Inspired by Ukraine, perhaps, Georgian parliamentarians suggest calling persona non grata Moscow Mayor Yuri Luzhkov. According to Kommersant, the reason is again the heated rhetoric of mayor, who urged to recognize the independence of Abkhazia and South Ossetia.
The cause of agitation in Georgia’s parliament is Luzhkov’s interview that he gave in St. Petersburg June 7. The mayor urged to recognize independence of Abkhazia and South Ossetia, reasoning that it was something inevitable and specifying that the nations of Abkhazia and South Ossentia weren`t related to Georgia’s nation.
Luzhkov focused on Georgia in a month after his notorious speech delivered in Sevastopol, Ukraine, during the celebration of the RF Black Sea Fleet anniversary. He said Ukrainian ownership of Sevastopol wasn’t spelled out in any binding agreement, and Kyiv immediately responded by banning the mayor from visiting Ukraine.
Once a part of Georgian Soviet Republic, Abkhazia claimed independence immediately after collapse of the USSR. Georgia brought troops in August 1992 but only to face the armed opposition.
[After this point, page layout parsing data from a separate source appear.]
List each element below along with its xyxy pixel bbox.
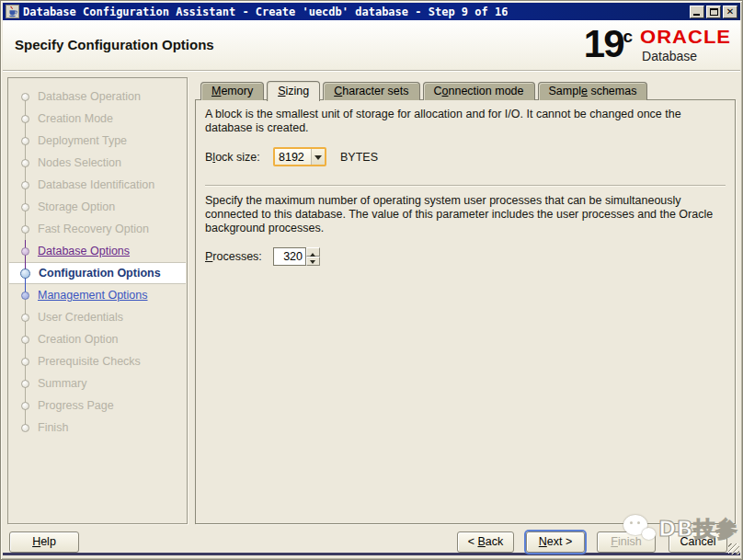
next-button[interactable]: Next > bbox=[526, 531, 585, 553]
wizard-steps-panel: Database Operation Creation Mode Deploym… bbox=[7, 77, 188, 524]
step-creation-option: Creation Option bbox=[8, 328, 187, 350]
step-prerequisite-checks: Prerequisite Checks bbox=[8, 350, 187, 372]
java-app-icon bbox=[6, 5, 19, 18]
step-progress-page: Progress Page bbox=[8, 394, 187, 417]
step-nodes-selection: Nodes Selection bbox=[8, 152, 187, 174]
tab-connection-mode[interactable]: Connection mode bbox=[423, 82, 535, 100]
step-dot bbox=[21, 93, 29, 101]
section-divider bbox=[205, 185, 726, 187]
tab-bar: Memory Sizing Character sets Connection … bbox=[200, 81, 650, 100]
resize-grip[interactable] bbox=[728, 543, 739, 554]
logo-edition: c bbox=[623, 27, 634, 47]
wizard-header: Specify Configuration Options 19 c ORACL… bbox=[3, 20, 740, 71]
close-icon[interactable]: ✕ bbox=[723, 6, 737, 18]
logo-brand: ORACLE bbox=[640, 29, 731, 47]
help-button[interactable]: Help bbox=[9, 531, 79, 553]
cancel-button[interactable]: Cancel bbox=[669, 531, 727, 553]
page-title: Specify Configuration Options bbox=[15, 37, 214, 52]
step-user-credentials: User Credentials bbox=[8, 306, 187, 328]
step-dot bbox=[21, 181, 29, 189]
step-dot bbox=[21, 225, 29, 234]
step-creation-mode: Creation Mode bbox=[8, 108, 187, 130]
processes-label: Processes: bbox=[205, 250, 273, 263]
step-dot bbox=[20, 269, 30, 279]
step-dot bbox=[21, 314, 29, 322]
step-dot bbox=[21, 380, 29, 388]
minimize-icon[interactable] bbox=[690, 6, 704, 18]
tab-content-panel: A block is the smallest unit of storage … bbox=[195, 99, 736, 524]
step-database-identification: Database Identification bbox=[8, 174, 187, 196]
step-database-options[interactable]: Database Options bbox=[8, 240, 187, 262]
step-list: Database Operation Creation Mode Deploym… bbox=[8, 78, 187, 523]
step-dot bbox=[21, 203, 29, 211]
processes-spinner bbox=[273, 247, 320, 266]
processes-row: Processes: bbox=[205, 247, 726, 266]
logo-product: Database bbox=[640, 49, 731, 63]
tab-sample-schemas[interactable]: Sample schemas bbox=[538, 82, 648, 100]
step-dot bbox=[21, 137, 29, 145]
block-size-row: Block size: 8192 BYTES bbox=[205, 147, 726, 166]
step-dot bbox=[21, 424, 29, 432]
step-dot bbox=[21, 358, 29, 366]
step-dot bbox=[21, 159, 29, 167]
spinner-up-icon[interactable] bbox=[306, 247, 320, 257]
tab-character-sets[interactable]: Character sets bbox=[323, 82, 419, 100]
block-size-dropdown[interactable]: 8192 bbox=[273, 147, 326, 166]
block-size-value: 8192 bbox=[275, 149, 311, 165]
processes-description: Specify the maximum number of operating … bbox=[205, 194, 726, 235]
spinner-down-icon[interactable] bbox=[306, 257, 320, 266]
oracle-19c-logo: 19 c ORACLE Database bbox=[584, 24, 731, 64]
tab-sizing[interactable]: Sizing bbox=[267, 81, 320, 101]
chevron-down-icon[interactable] bbox=[311, 149, 325, 165]
finish-button: Finish bbox=[597, 531, 656, 553]
step-storage-option: Storage Option bbox=[8, 196, 187, 218]
title-bar[interactable]: Database Configuration Assistant - Creat… bbox=[3, 3, 740, 20]
maximize-icon[interactable] bbox=[706, 6, 721, 18]
step-summary: Summary bbox=[8, 372, 187, 394]
block-size-label: Block size: bbox=[205, 151, 273, 164]
step-finish: Finish bbox=[8, 417, 187, 439]
step-deployment-type: Deployment Type bbox=[8, 130, 187, 152]
step-dot bbox=[21, 336, 29, 344]
step-dot bbox=[21, 115, 29, 123]
step-configuration-options: Configuration Options bbox=[8, 262, 187, 284]
step-management-options[interactable]: Management Options bbox=[8, 284, 187, 306]
logo-version: 19 bbox=[584, 24, 623, 64]
window-bottom-edge bbox=[3, 553, 740, 555]
step-fast-recovery-option: Fast Recovery Option bbox=[8, 218, 187, 240]
step-database-operation: Database Operation bbox=[8, 86, 187, 108]
step-dot bbox=[21, 402, 29, 410]
processes-input[interactable] bbox=[273, 247, 306, 266]
block-size-unit: BYTES bbox=[340, 151, 378, 164]
window-title: Database Configuration Assistant - Creat… bbox=[23, 6, 508, 18]
tab-memory[interactable]: Memory bbox=[200, 82, 264, 100]
back-button[interactable]: < Back bbox=[457, 531, 514, 553]
step-dot bbox=[21, 247, 29, 256]
block-size-description: A block is the smallest unit of storage … bbox=[205, 108, 726, 135]
step-dot bbox=[21, 291, 29, 300]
The military conflict ended August 30, 1993, stripping Georgia of its control over Abkhazia, which has been seeking the independence recognition ever since.
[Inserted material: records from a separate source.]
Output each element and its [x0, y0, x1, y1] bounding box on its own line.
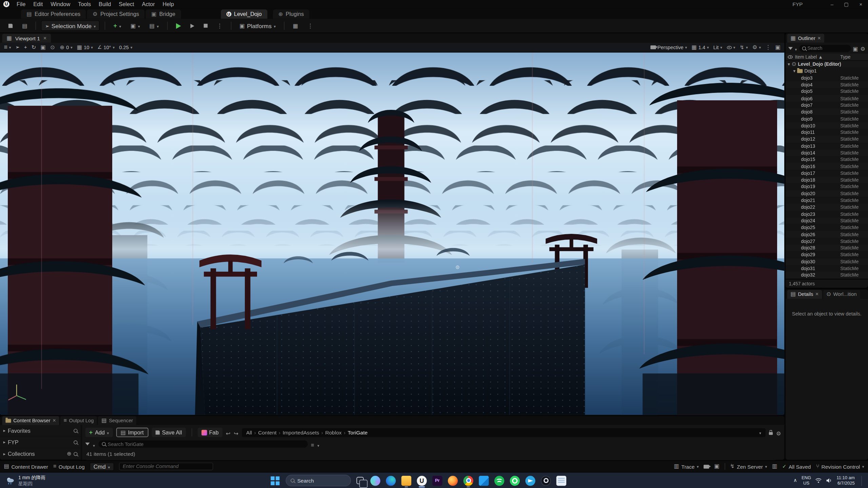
close-icon[interactable] [43, 35, 47, 41]
world-local-toggle[interactable] [50, 44, 55, 50]
tab-plugins[interactable]: Plugins [273, 9, 309, 19]
frame-skip-button[interactable] [187, 20, 198, 31]
menu-item[interactable]: Tools [74, 0, 95, 8]
outliner-actor-row[interactable]: dojo32 StaticMe [786, 272, 868, 279]
outliner-actor-row[interactable]: dojo21 StaticMe [786, 197, 868, 204]
tab-bridge[interactable]: Bridge [146, 9, 181, 19]
taskbar-icon-copilot[interactable] [369, 473, 382, 488]
outliner-actor-row[interactable]: dojo31 StaticMe [786, 265, 868, 272]
taskbar-icon-whatsapp[interactable] [508, 473, 521, 488]
breadcrumb-item[interactable]: All [246, 429, 252, 435]
close-icon[interactable] [817, 35, 821, 41]
import-button[interactable]: Import [116, 428, 148, 437]
rotate-tool-button[interactable] [32, 44, 36, 50]
outliner-actor-row[interactable]: dojo6 StaticMe [786, 95, 868, 102]
viewmode-options-button[interactable] [739, 44, 748, 50]
insights-icon[interactable] [772, 464, 777, 469]
sidebar-item-favorites[interactable]: Favorites [0, 425, 81, 436]
play-options-button[interactable] [214, 20, 226, 31]
taskbar-search[interactable]: Search [285, 475, 351, 486]
tab-outliner[interactable]: Outliner [787, 34, 824, 43]
toolbar-settings-button[interactable] [304, 20, 316, 31]
outliner-actor-row[interactable]: dojo5 StaticMe [786, 88, 868, 95]
outliner-actor-row[interactable]: dojo17 StaticMe [786, 170, 868, 177]
taskbar-icon-spotify[interactable] [493, 473, 506, 488]
taskbar-icon-obs[interactable] [539, 473, 552, 488]
play-button[interactable] [173, 20, 184, 31]
outliner-actor-row[interactable]: dojo23 StaticMe [786, 210, 868, 217]
outliner-actor-row[interactable]: dojo26 StaticMe [786, 231, 868, 238]
viewport-settings-button[interactable] [752, 44, 761, 50]
tab-viewport-1[interactable]: Viewport 1 [2, 34, 51, 43]
expander-icon[interactable] [3, 451, 6, 456]
outliner-actor-row[interactable]: dojo19 StaticMe [786, 183, 868, 190]
taskbar-clock[interactable]: 11:10 am 6/7/2025 [836, 475, 854, 486]
viewport-options-button[interactable] [4, 44, 11, 50]
breadcrumb-item[interactable]: ImportedAssets [283, 429, 319, 435]
view-mode-dropdown[interactable]: Lit [713, 44, 722, 50]
snapshot-icon[interactable] [714, 464, 719, 469]
outliner-actor-row[interactable]: dojo4 StaticMe [786, 81, 868, 88]
outliner-actor-row[interactable]: dojo27 StaticMe [786, 238, 868, 245]
menu-item[interactable]: Build [95, 0, 115, 8]
outliner-actor-row[interactable]: dojo30 StaticMe [786, 258, 868, 265]
column-item-label[interactable]: Item Label ▲ [795, 54, 838, 60]
output-log-button[interactable]: Output Log [53, 463, 85, 469]
content-drawer-button[interactable]: Content Drawer [4, 463, 48, 469]
menu-item[interactable]: Edit [29, 0, 47, 8]
grid-snap-toggle[interactable]: 10 [77, 44, 93, 50]
outliner-root-row[interactable]: Level_Dojo (Editor) [786, 61, 868, 68]
taskbar-icon-file-explorer[interactable] [400, 473, 413, 488]
add-actor-button[interactable] [110, 20, 124, 31]
outliner-actor-row[interactable]: dojo3 StaticMe [786, 75, 868, 81]
taskbar-icon-premiere[interactable] [431, 473, 444, 488]
cmd-dropdown[interactable]: Cmd [90, 462, 114, 470]
scale-snap-toggle[interactable]: 0.25 [119, 44, 132, 50]
console-command-input[interactable] [123, 464, 209, 469]
breadcrumb-item[interactable]: Roblox [325, 429, 341, 435]
asset-search-input[interactable] [108, 441, 304, 447]
recent-levels-button[interactable] [290, 20, 301, 31]
sidebar-item-collections[interactable]: Collections [0, 448, 81, 460]
outliner-actor-row[interactable]: dojo11 StaticMe [786, 129, 868, 136]
camera-perspective-dropdown[interactable]: Perspective [650, 44, 687, 50]
tab-details[interactable]: Details [787, 290, 822, 299]
outliner-search-box[interactable] [799, 44, 851, 52]
maximize-viewport-button[interactable] [775, 44, 781, 50]
viewport-kebab-button[interactable] [765, 44, 771, 50]
menu-item[interactable]: Help [159, 0, 178, 8]
close-icon[interactable] [815, 291, 819, 297]
search-icon[interactable] [74, 452, 77, 455]
outliner-actor-row[interactable]: dojo28 StaticMe [786, 245, 868, 251]
tab-output-log[interactable]: Output Log [60, 416, 97, 425]
tab-project-settings[interactable]: Project Settings [87, 9, 145, 19]
menu-item[interactable]: Window [47, 0, 74, 8]
column-type[interactable]: Type [840, 54, 866, 60]
outliner-folder-row[interactable]: Dojo1 [786, 68, 868, 75]
tab-sequencer[interactable]: Sequencer [98, 416, 136, 425]
menu-item[interactable]: File [13, 0, 29, 8]
breadcrumb-item[interactable]: ToriGate [348, 429, 368, 435]
wifi-icon[interactable] [815, 478, 822, 483]
editor-mode-dropdown[interactable]: Selection Mode [41, 20, 100, 31]
taskbar-icon-notepad[interactable] [555, 473, 568, 488]
cinematics-button[interactable] [146, 20, 162, 31]
close-button[interactable]: × [854, 1, 868, 7]
tab-content-browser[interactable]: Content Browser [2, 416, 59, 425]
taskbar-icon-unreal-engine[interactable] [415, 473, 428, 488]
asset-search-box[interactable] [98, 441, 308, 448]
menu-item[interactable]: Actor [138, 0, 159, 8]
show-desktop-button[interactable] [861, 475, 862, 485]
language-switcher[interactable]: ENG US [802, 475, 811, 486]
add-button[interactable]: Add [85, 428, 113, 437]
outliner-actor-row[interactable]: dojo25 StaticMe [786, 224, 868, 231]
sort-icon[interactable] [311, 440, 314, 448]
console-command-box[interactable] [119, 463, 213, 470]
trace-dropdown[interactable]: Trace [674, 463, 699, 469]
forward-icon[interactable] [234, 428, 238, 437]
hidden-icons-chevron[interactable]: ∧ [793, 477, 797, 484]
fab-button[interactable]: Fab [197, 428, 222, 437]
add-collection-icon[interactable] [67, 451, 72, 456]
source-control-button[interactable] [19, 20, 31, 31]
save-button[interactable] [5, 20, 16, 31]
No state has recognized Abkhazia so far, while Georgia regards it an integral part of the territory and is ready to grant broad autonomy. Russia’s peacekeepers secure the peace in the conflict area, and negotiations for peaceful settlement of the conflict were suspended in 2006.
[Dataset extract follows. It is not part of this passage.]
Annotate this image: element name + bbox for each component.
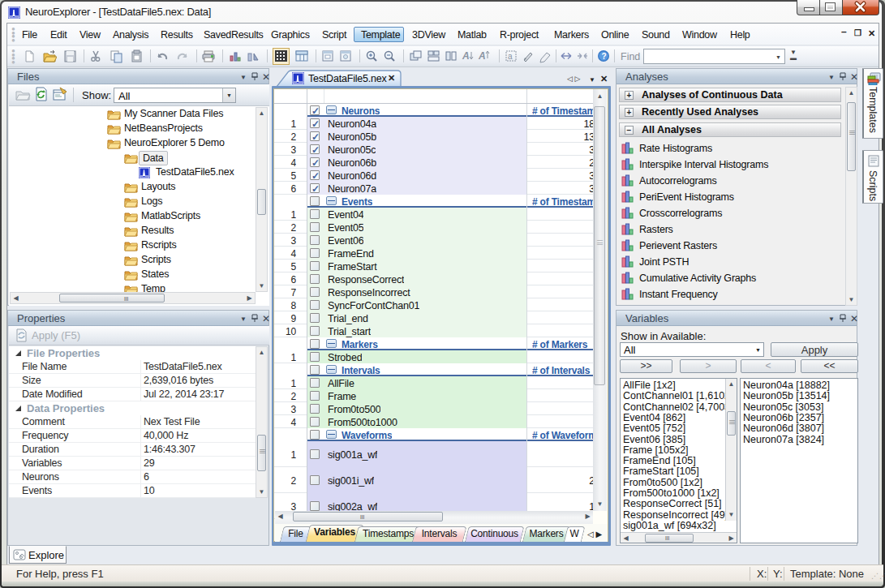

South Ossetia was Georgia’s autonomy in the USSR. But Georgia’s first president Zviad Gamsakhurdia cancelled this status in 1991, stirring up a military conflict with South Ossetia. The war continued till 1992 and Georgia lost control as a result of it. South Ossetia has been seeking independence ever since. A mixed contingent of Russia’s, Georgian and North Ossetia’s peacekeepers secure peace in the territory.